A couple of weekends ago, on the 10th and 11th of September, Seattle was again host to the Esoteric Book Conference, superbly organized by William Kiesel of Ouroborous Press and Catamara Rosarium of Rosarium Blends. Now in its third year, the EBC is becoming the go to event for thoughtful discussion on a variety of esoteric topics ranging from historical approaches to well considered practice. For many visitors, the highlight is on the books. The showroom presented 22 esoteric publishers such as Fulgur Limited, Ouroborous Press, Concrescent Press, Mandrake, Immanion and Ars Obscura, who featured their back catalogues and new releases. It provided a fine opportunity for excited shoppers to see what is new on the market, find a previously owned treasure, and also to peruse and fondle some exquisitely crafted specialist books. Authors had the opportunity to promote their work as well, for example, on Saturday afternoon, Brandy Williams launched her exciting new offering The Woman Magician hot off the presses from Llewellyn.

William Kiesel of Ouroborous Press and Catamara Rosarium of Rosarium Blends.

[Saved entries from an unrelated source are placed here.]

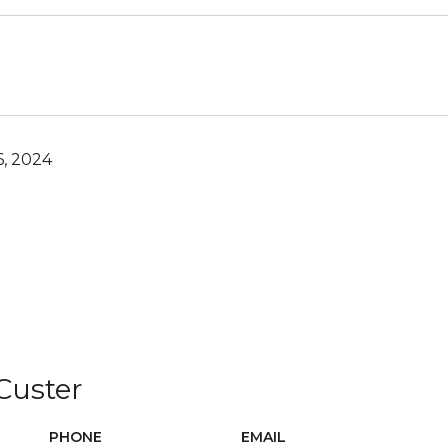
6, 2024
 Custer
PHONE
EMAIL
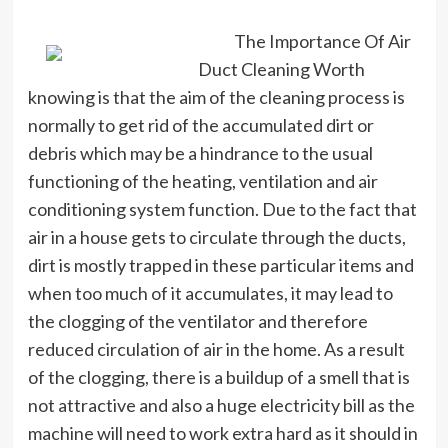
The Importance Of Air
Duct Cleaning Worth
knowing is that the aim of the cleaning process is
normally to get rid of the accumulated dirt or
debris which may be a hindrance to the usual
functioning of the heating, ventilation and air
conditioning system function. Due to the fact that
air in a house gets to circulate through the ducts,
dirt is mostly trapped in these particular items and
when too much of it accumulates, it may lead to
the clogging of the ventilator and therefore
reduced circulation of air in the home. As a result
of the clogging, there is a buildup of a smell that is
not attractive and also a huge electricity bill as the
machine will need to work extra hard as it should in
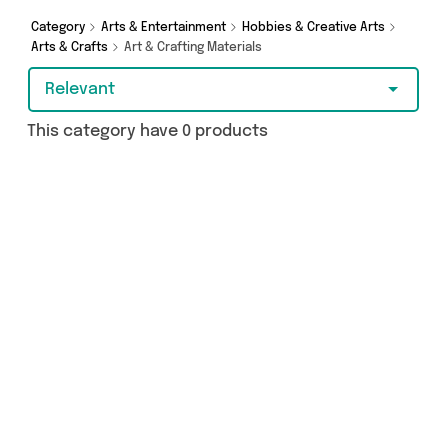
Category
Arts & Entertainment
Hobbies & Creative Arts
Arts & Crafts
Art & Crafting Materials
Relevant
This category have 0 products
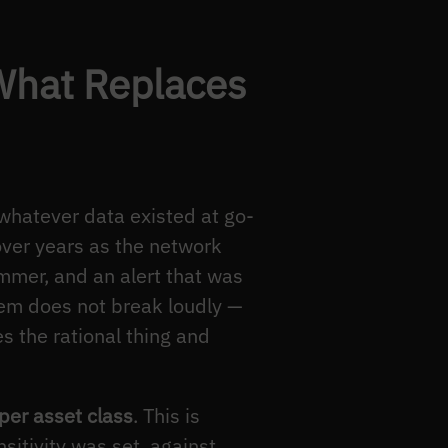
What Replaces
 whatever data existed at go-
 over years as the network
mmer, and an alert that was
tem does not break loudly —
es the rational thing and
 per asset class
. This is
sitivity was set, against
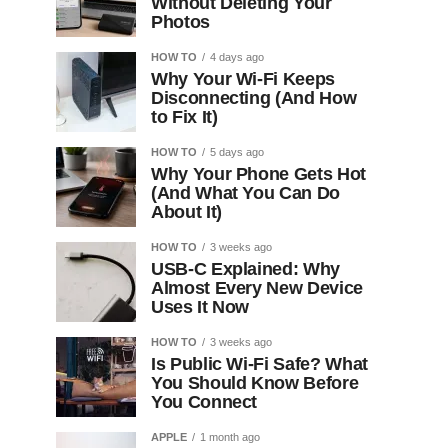
Without Deleting Your
Photos
HOW TO
4 days ago
Why Your Wi-Fi Keeps
Disconnecting (And How
to Fix It)
HOW TO
5 days ago
Why Your Phone Gets Hot
(And What You Can Do
About It)
HOW TO
3 weeks ago
USB-C Explained: Why
Almost Every New Device
Uses It Now
HOW TO
3 weeks ago
Is Public Wi-Fi Safe? What
You Should Know Before
You Connect
APPLE
1 month ago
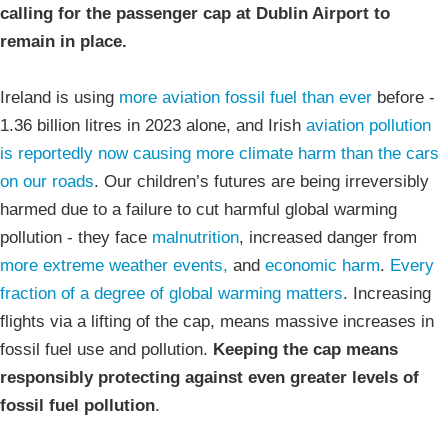
calling for the passenger cap at Dublin Airport to
remain in place.
Ireland is using
more aviation fossil fuel than ever
before -
1.36 billion litres in 2023 alone, and Irish
aviation pollution
is reportedly now causing more climate harm than the cars
on our roads
. Our children’s futures are being irreversibly
harmed due to a failure to cut harmful global warming
pollution - they face
malnutrition
, increased danger from
more extreme weather events,
and
economic harm
.
Every
fraction of a degree of global warming matters
. Increasing
flights via a lifting of the cap, means massive increases in
fossil fuel use and pollution.
Keeping the cap means
responsibly protecting against even greater levels of
fossil fuel pollution
.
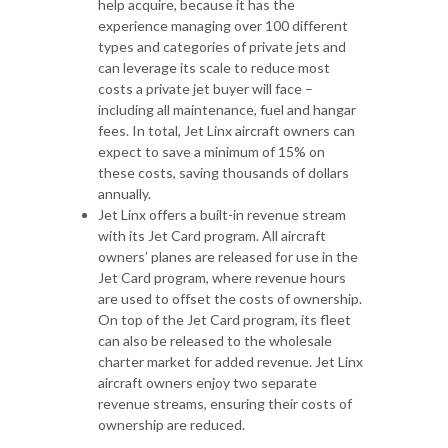
help acquire, because it has the
experience managing over 100 different
types and categories of private jets and
can leverage its scale to reduce most
costs a private jet buyer will face –
including all maintenance, fuel and hangar
fees. In total, Jet Linx aircraft owners can
expect to save a minimum of 15% on
these costs, saving thousands of dollars
annually.
Jet Linx offers a built-in revenue stream
with its Jet Card program. All aircraft
owners’ planes are released for use in the
Jet Card program, where revenue hours
are used to offset the costs of ownership.
On top of the Jet Card program, its fleet
can also be released to the wholesale
charter market for added revenue. Jet Linx
aircraft owners enjoy two separate
revenue streams, ensuring their costs of
ownership are reduced.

William Kiesel and Catamara Rosarium.

The EBC program of eleven speakers this year was ironically light on women presenters, but women featured heavily as topics of interest and exploration. Just to mention a few here, Brian Butler spoke on the life of the magician and artist Marjorie Cameron, wife of Jack Parsons, and shared with the audience some amazing rare film footage that demonstrated the power of this intriguing and compelling magician. Vere Chappell presented a standout and very touching lecture on the life and work of Ida Craddock, a pioneer of sexual education for both men and women who tragically became a martyr to the cause of sexual expression. Barbara Cormack led a refreshing and solid panel discussion of women involved with the practice of the Golden Dawn magical system. Another highlight of the lectures was the talk by Alchemist Robert Bartlett, who delighted the audience with a brief romp through the history of alchemy and shared some wonderful illustrations of his own practical alchemical work.

Barbara Cormack leading a panel discussion of women involved with the practice of the Golden Dawn magical system.

A panel discussion of women involved with the practice of the Golden Dawn magical system.

The EBC isn’t just about feeding the mind, however, there was plenty on offer to stimulate all the senses. Performance artist Oryelle engaged the audience with his multimedia piece Solve et Coagula, and the Saturday evening event showcased passionate performances from Amodali, LUX Interna and Waldteufel. EBC also hosts an art show, ranging from the ceramics of Seattle based artist and magician Denny Sargent to the whimsical and delightful prints of Liv Rainey-Smith and the oils of Daniel Schulke. One can only hope that this section of the EBC keeps expanding! On Sunday night the Open Source Order of the Golden Dawn hosted a prosperity ritual based on the opening of their Neophyte Hall, which gave conference participants a rare opportunity to experience a full blown, formal Golden Dawn ritual.

Amodali performing at the Esoteric Book Conference.

Amodali performing at the Esoteric Book Conference.

Overall the Esoteric Book Conference is a fantastic event which is becoming very well beloved by its regular attendees. I look forward to seeing what next year will bring.